L’altrove qui

FotoLibera, organizza per sabato 14 Novembre alle ore 15 una visita alla mostra fotografica “L’altrove qui” di Luigi Erba, a Lecco presso il Palazzo delle Paure. Api Lecco e Luigi Erba insieme ancora una volta per raccontare il territorio e l’industria lecchese, per esplorare nuovi confini, per regalare uno sguardo che cerca l’altrove, carico di nuove opportunità. La partenza è fissata da Merate per le ore 14,30.  per ulteriori informazione info@fotolibera.com

fronte-invito-300x143 L'altrove quiLa mostra fotografica retrospettiva del fotografo lecchese è organizzata il collaborazione con il Comune di Lecco ed ha come titolo “L’altrove qui”. Ecco la dichiarazione del Presidente di Api Lecco, Luigi Sabadini:

“Sarà per il fascino del bianco e nero, sarà che tra i soggetti preferiti a entrambi ci sono le fabbriche, ma quello tra Api Lecco e Luigi Erba rappresenta un connubio ormai consolidato nella proposta culturale del nostro territorio.

Crediamo che la fotografia di Luigi Erba sia oggi una tra le forme più calzanti per rappresentare che cosa è l’industria moderna. Il soggetto fotografico nei “paesaggi” ed “ex paesaggi” (capannone, vetrata, macchinario, esterno di fabbrica) appare in una sovrapposizione fluida di momenti, in un mutare continuo nel tempo che, sebbene cristallizzato in istanti sovrapposti, altro non è se non la rappresentazione del quotidiano divenire (fabbricare) in azienda.
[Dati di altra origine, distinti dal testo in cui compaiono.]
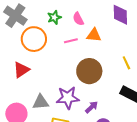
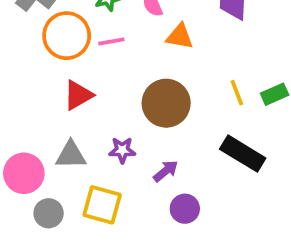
pink line: (71, 41) -> (111, 42), moved
red triangle: (21, 70) -> (78, 95), moved
purple star: (68, 98) -> (122, 150), size x0.6

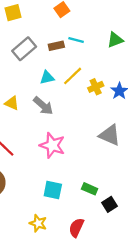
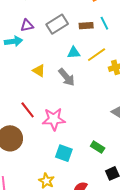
cyan line: (76, 40) -> (104, 23), turned 40
pink star: (52, 145) -> (54, 119), moved, turned -30
green rectangle: (90, 189) -> (98, 147), moved

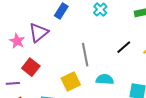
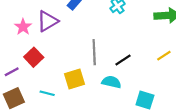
black line: (124, 47) -> (123, 60), moved
purple line: (13, 83) -> (12, 72), turned -32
Per noi è motivo di orgoglio essere promotori di questa prima retrospettiva personale di uno dei maggiori fotografi italiani contemporanei. Perché l’industria ha bisogno dell’arte; abbiamo bisogno di uno sguardo diverso sopra il nostro ininterrotto tran-tran; abbiamo bisogno di contestualizzarci, anche solo per un istante, nel fluire di uno spazio e di un tempo. Un tempo che, anche industrialmente, transita tra il “non più” e il “non ancora”, in mercati globali che letteralmente ci portano “l’altrove qui”: aziende, fornitori, lavoratori, brevetti, clienti che risiedono o provengono dall’altra parte del mondo (dall’altrove) finiscono per incidere irreversibilmente sulle scelte economiche che noi dobbiamo oggi adottare “qui”.

L’impronta concettuale delle fotografie di Erba, il suo incisivo marchio profondo, è diametralmente opposto alle irreali iper-cromìe degli scatti col telefonino. La sua produzione ci invita quindi a scavare nel fondo della realtà per cercarvi quel significato intrinseco, già presente, che esige quel di più di concentrazione affinché venga letto e compreso. Così avviene, infatti, per tutti quegli scorci, quelle baite, quei paraggi che ci pare di conoscere da sempre, e che quindi giudichiamo banali, ma che si presentano in maniera straordinaria nelle sue foto perché vagliati dal filtro dell’intelligenza.

L’impegno di Api, in questa mostra come nell’attività associativa, è quello di andare oltre il banale e, perché no, di proiettare le nostre qualità, le nostre produzioni, le nostre eccellenze, il nostro “qui” in un “altrove” globale”.